5 Mistakes That Can Destroy Your New Business
I recently crowdsourced a question on Facebook, requesting topic ideas for a series of posts, appealing to small businesses. Robby Slaughter and Pamela Reilly, both of whom own small businesses, offered several topic ideas including this: Top 5 mistakes for a new business to avoid. The following is OUR top 5…

Not Testing Your Idea

What may look like a great business plan on paper doesn’t always work. Before investing wads of cash, time, and leaving your day job – test your idea. Beta test your marketing plan on a few prospects. Does the product or service appeal to them? Are they open to listening to someone or something new? Would they consider using your services? How does the price point compare to others? Does the prospect see a payback from the service? Is your product or service perceived as solving a problem? Why not spend a few hundred dollars and a few hours testing your idea before cashing in all of your chips? You may avoid costly mistakes in launching your new adventure, or you may question it’s feasibility entirely.

Taking on What You Don’t Know

I perform in a weekend band. Over the last few years, a dozen venues where we performed are gone. A few didn’t survive the economy, but the most common reason was inexperienced management. One restaurant had been in business for over sixty years – my parents ate there in the early 1950’s. A nice fellow whose experience in the restaurant business included shipping and logistics (in other words, no direct restaurant experience) bought it and attempted to manage it. It was closed within six months, and it continues to sit empty. If you want to open a business in which you have little or no knowledge – work in the trade or hire an experienced manager you trust and let them do their job.

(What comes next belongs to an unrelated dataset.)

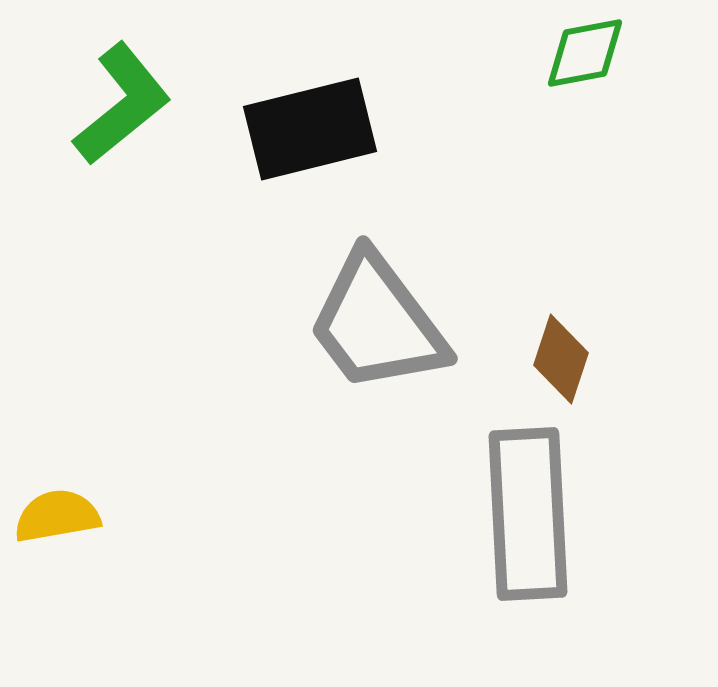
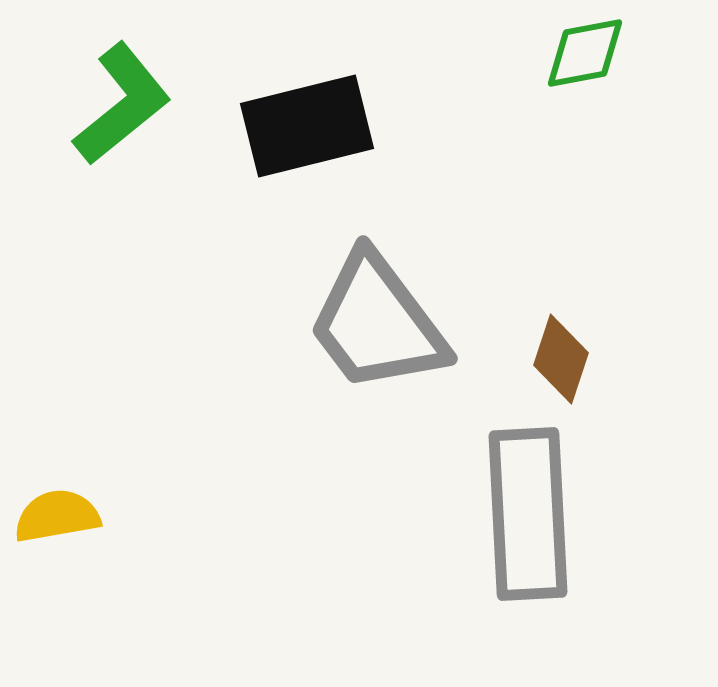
black rectangle: moved 3 px left, 3 px up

Not Knowing Your Legal, Tax, and Insurance Responsibilities

Choosing the wrong legal entity, not understanding tax obligations, or being under-insured can ruin a business, and possibly, your personal finances. If you’re not an expert in these fields, I highly recommend you retain an accountant and an attorney who have small business and/or start-up experience. It could save you thousands of dollars or more. A couple years ago, a friend learned they owed the state of California over $100,000 in sales tax for their small business. What would a 100K hit do to you and your business?

Not Diversifying Your Services, Products and Customer Base

Don’t bet everything on one number. Having a loyal customer who wants what you offer is great, but don’t get caught with only one customer. In today’s business climate, things can change quickly. If you have all your eggs in one basket, what happens if it’s spilled? Take care of that customer, let them be your anchor, but find more. TKO Graphix was fortunate to start with several customers, but had we not added new customers, products, and services – we wouldn’t have likely survived.

Not Having Enough Cash Reserves

Cash flow and a line of credit, by itself, is not a viable backup plan. Your line of credit can change in a minute or disappear as many businesses learned in the troubled economy of 2008. Spending money before you have it is a dangerous game. Accounts receivable isn’t money in the bank, and every business owner can tell you stories of receipts they’ve never collected. Unless you’re a CPA, seek advice from an accountant.

The common thread of these five mistakes is preparation or lack thereof. If you want to escape these business killers, prepare yourself with knowledge, experience, finances, and expert help. Have you been involved in a start-up? What avoidable mistakes did you make?